** Extracted entries follows **

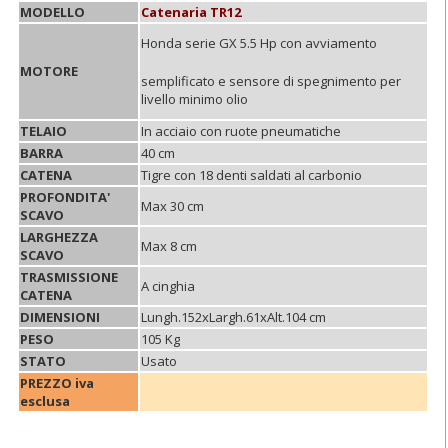
MODELLO
Catenaria TR12
Honda serie GX 5.5 Hp con avviamento
MOTORE
semplificato e sensore di spegnimento per
livello minimo olio
TELAIO
In acciaio con ruote pneumatiche
BARRA
40 cm
CATENA
Tigre con 18 denti saldati al carbonio
PROFONDITA'
Max 30 cm
SCAVO
LARGHEZZA
Max 8 cm
SCAVO
TRASMISSIONE
A cinghia
CATENA
DIMENSIONI
Lungh.152xLargh.61xAlt.104 cm
PESO
105 Kg
STATO
Usato
PREZZO iva
esclusa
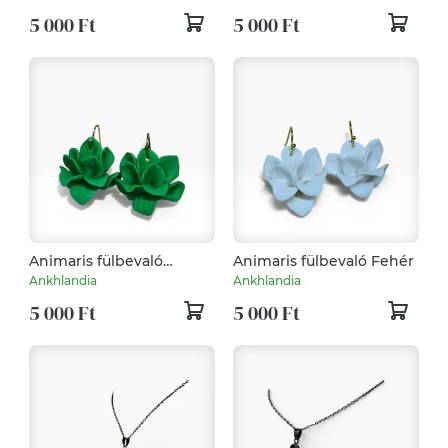
5 000 Ft
5 000 Ft
Animaris fülbevaló
Animaris fülbevaló Fehér
Trópusi Zöld
Ankhlandia
Ankhlandia
5 000 Ft
5 000 Ft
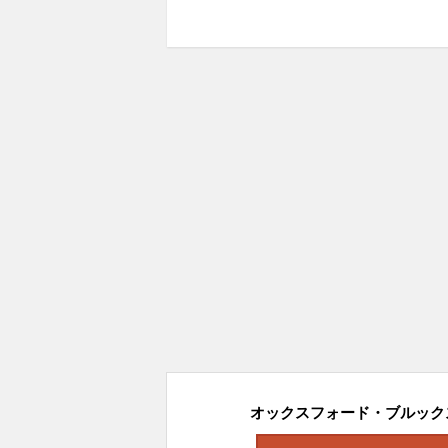
オックスフォード・ブルックス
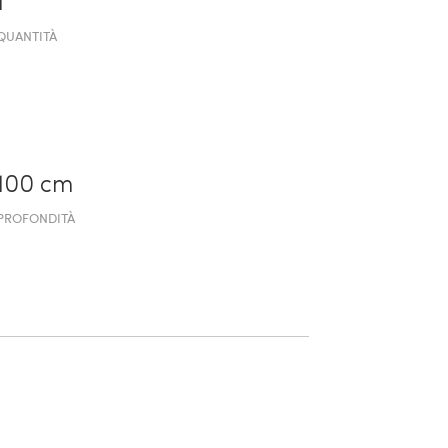
1
QUANTITÀ
100 cm
PROFONDITÀ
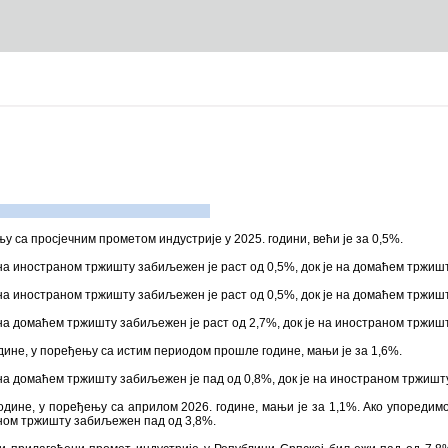
њу са просјечним прометом индустрије у 2025. години, већи је за 0,5%.
на иностраном тржишту забиљежен је раст од 0,5%, док је на домаћем тржиш
на иностраном тржишту забиљежен је раст од 0,5%, док је на домаћем тржиш
на домаћем тржишту забиљежен је раст од 2,7%, док је на иностраном тржиш
одине, у поређењу са истим периодом прошле године, мањи је за 1,6%.
на домаћем тржишту забиљежен је пад од 0,8%, док је на иностраном тржишт
године, у поређењу са априлом 2026. године, мањи је за 1,1%. Ако упоред
аном тржишту забиљежен пад од 3,8%.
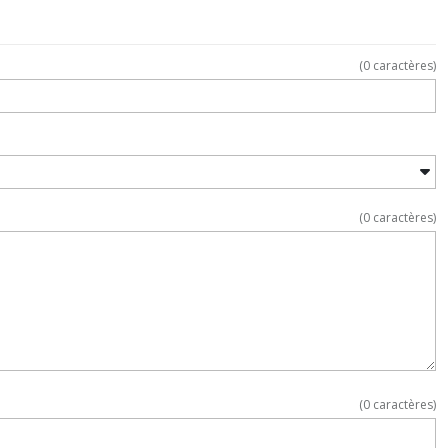
(
0
caractères)
(
0
caractères)
(
0
caractères)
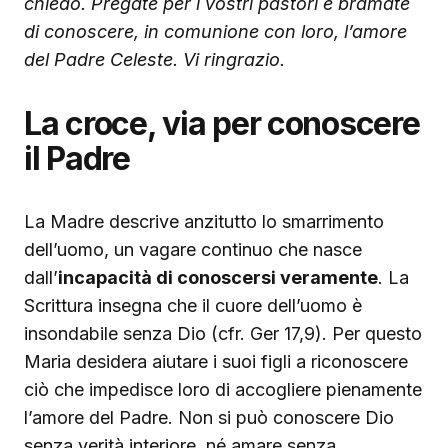
chiedo. Pregate per i vostri pastori e bramate
di conoscere, in comunione con loro, l’amore
del Padre Celeste. Vi ringrazio.
La croce, via per conoscere
il Padre
La Madre descrive anzitutto lo smarrimento
dell’uomo, un vagare continuo che nasce
dall’
incapacità di conoscersi veramente
. La
Scrittura insegna che il cuore dell’uomo è
insondabile senza Dio (cfr. Ger 17,9). Per questo
Maria desidera aiutare i suoi figli a riconoscere
ciò che impedisce loro di accogliere pienamente
l’amore del Padre. Non si può conoscere Dio
senza verità interiore, né amare senza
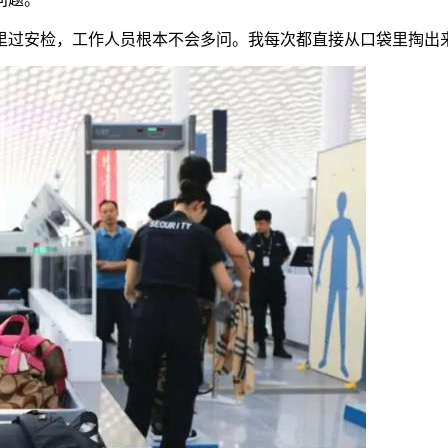
里过安检，工作人员根本不会多问。我每次都直接从口袋里掏出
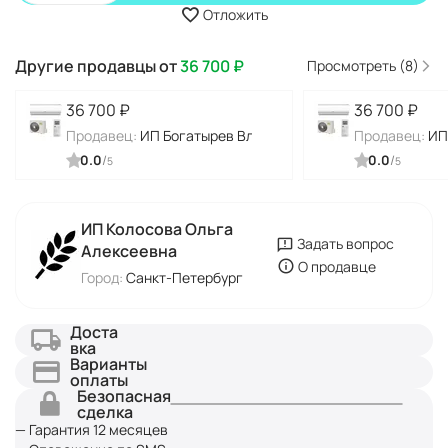
Отложить
Другие продавцы от
36 700
₽
Просмотреть (8)
36 700
₽
36 700
₽
Продавец:
ИП Богатырев Владимир Николаевич
Продавец:
ИП
0.0
/
0.0
/
5
5
ИП Колосова Ольга
Задать вопрос
Алексеевна
О продавце
Город:
Санкт-Петербург
Доста
вка
Варианты
оплаты
Безопасная
сделка
— Гарантия 12 месяцев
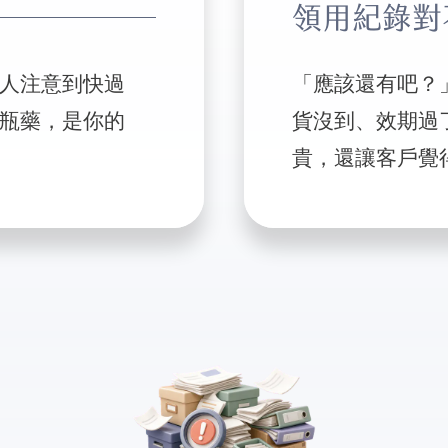
領用紀錄對
人注意到快過
「應該還有吧？
瓶藥，是你的
貨沒到、效期過
貴，還讓客戶覺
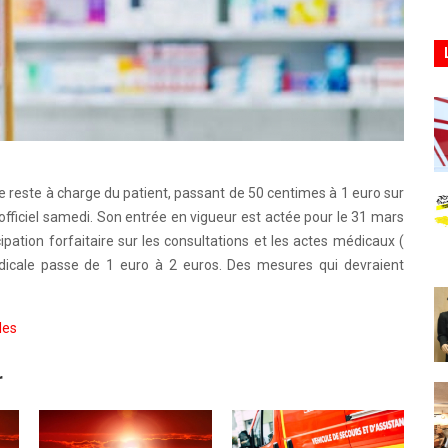
le reste à charge du patient, passant de 50 centimes à 1 euro sur
officiel samedi. Son entrée en vigueur est actée pour le 31 mars
ipation forfaitaire sur les consultations et les actes médicaux (
médicale passe de 1 euro à 2 euros. Des mesures qui devraient
les
r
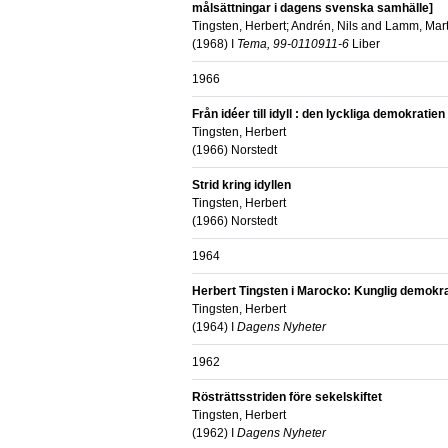
målsättningar i dagens svenska samhälle]
Tingsten, Herbert
;
Andrén, Nils
and
Lamm, Mart
(
1968
) I
Tema, 99-0110911-6
Liber
1966
Från idéer till idyll : den lyckliga demokratien
Tingsten, Herbert
(
1966
)
Norstedt
Strid kring idyllen
Tingsten, Herbert
(
1966
)
Norstedt
1964
Herbert Tingsten i Marocko: Kunglig demokrat
Tingsten, Herbert
(
1964
) I
Dagens Nyheter
1962
Rösträttsstriden före sekelskiftet
Tingsten, Herbert
(
1962
) I
Dagens Nyheter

** End of Extracted entries **

**Instructions to follow**:
Word for word, give the entries back in full; the pictures do not belong in the copy.

**Exercise output**:
MODELLO
Catenaria TR12
Honda serie GX 5.5 Hp con avviamento
MOTORE
semplificato e sensore di spegnimento per
livello minimo olio
TELAIO
In acciaio con ruote pneumatiche
BARRA
40 cm
CATENA
Tigre con 18 denti saldati al carbonio
PROFONDITA'
Max 30 cm
SCAVO
LARGHEZZA
Max 8 cm
SCAVO
TRASMISSIONE
A cinghia
CATENA
DIMENSIONI
Lungh.152xLargh.61xAlt.104 cm
PESO
105 Kg
STATO
Usato
PREZZO iva
esclusa
5 000 Ft
5 000 Ft
Animaris fülbevaló
Animaris fülbevaló Fehér
Trópusi Zöld
Ankhlandia
Ankhlandia
5 000 Ft
5 000 Ft
オックスフォード・ブルックス
1
QUANTITÀ
100 cm
PROFONDITÀ
њу са просјечним прометом индустрије у 2025. години, већи је за 0,5%.
на иностраном тржишту забиљежен је раст од 0,5%, док је на домаћем тржиш
на иностраном тржишту забиљежен је раст од 0,5%, док је на домаћем тржиш
на домаћем тржишту забиљежен је раст од 2,7%, док је на иностраном тржиш
одине, у поређењу са истим периодом прошле године, мањи је за 1,6%.
на домаћем тржишту забиљежен је пад од 0,8%, док је на иностраном тржишт
године, у поређењу са априлом 2026. године, мањи је за 1,1%. Ако упоред
аном тржишту забиљежен пад од 3,8%.
(
0
caractères)
(
0
caractères)
(
0
caractères)
chiedo. Pregate per i vostri pastori e bramate
di conoscere, in comunione con loro, l’amore
del Padre Celeste. Vi ringrazio.
La croce, via per conoscere
il Padre
La Madre descrive anzitutto lo smarrimento
dell’uomo, un vagare continuo che nasce
dall’
incapacità di conoscersi veramente
. La
Scrittura insegna che il cuore dell’uomo è
insondabile senza Dio (cfr. Ger 17,9). Per questo
Maria desidera aiutare i suoi figli a riconoscere
ciò che impedisce loro di accogliere pienamente
l’amore del Padre. Non si può conoscere Dio
senza verità interiore, né amare senza
里过安检，工作人员根本不会多问。我每次都直接从口袋里掏出
Отложить
Другие продавцы от
36 700
₽
Просмотреть (8)
36 700
₽
36 700
₽
Продавец:
ИП Богатырев Владимир Николаевич
Продавец:
ИП
0.0
/
0.0
/
5
5
ИП Колосова Ольга
Задать вопрос
Алексеевна
О продавце
Город:
Санкт-Петербург
Доста
вка
Варианты
оплаты
Безопасная
сделка
— Гарантия 12 месяцев
領用紀錄對
人注意到快過
「應該還有吧？
瓶藥，是你的
貨沒到、效期過
貴，還讓客戶覺
le reste à charge du patient, passant de 50 centimes à 1 euro sur
officiel samedi. Son entrée en vigueur est actée pour le 31 mars
ipation forfaitaire sur les consultations et les actes médicaux (
médicale passe de 1 euro à 2 euros. Des mesures qui devraient
les
r
målsättningar i dagens svenska samhälle]
Tingsten, Herbert
;
Andrén, Nils
and
Lamm, Mart
(
1968
) I
Tema, 99-0110911-6
Liber
1966
Från idéer till idyll : den lyckliga demokratien
Tingsten, Herbert
(
1966
)
Norstedt
Strid kring idyllen
Tingsten, Herbert
(
1966
)
Norstedt
1964
Herbert Tingsten i Marocko: Kunglig demokrat
Tingsten, Herbert
(
1964
) I
Dagens Nyheter
1962
Rösträttsstriden före sekelskiftet
Tingsten, Herbert
(
1962
) I
Dagens Nyheter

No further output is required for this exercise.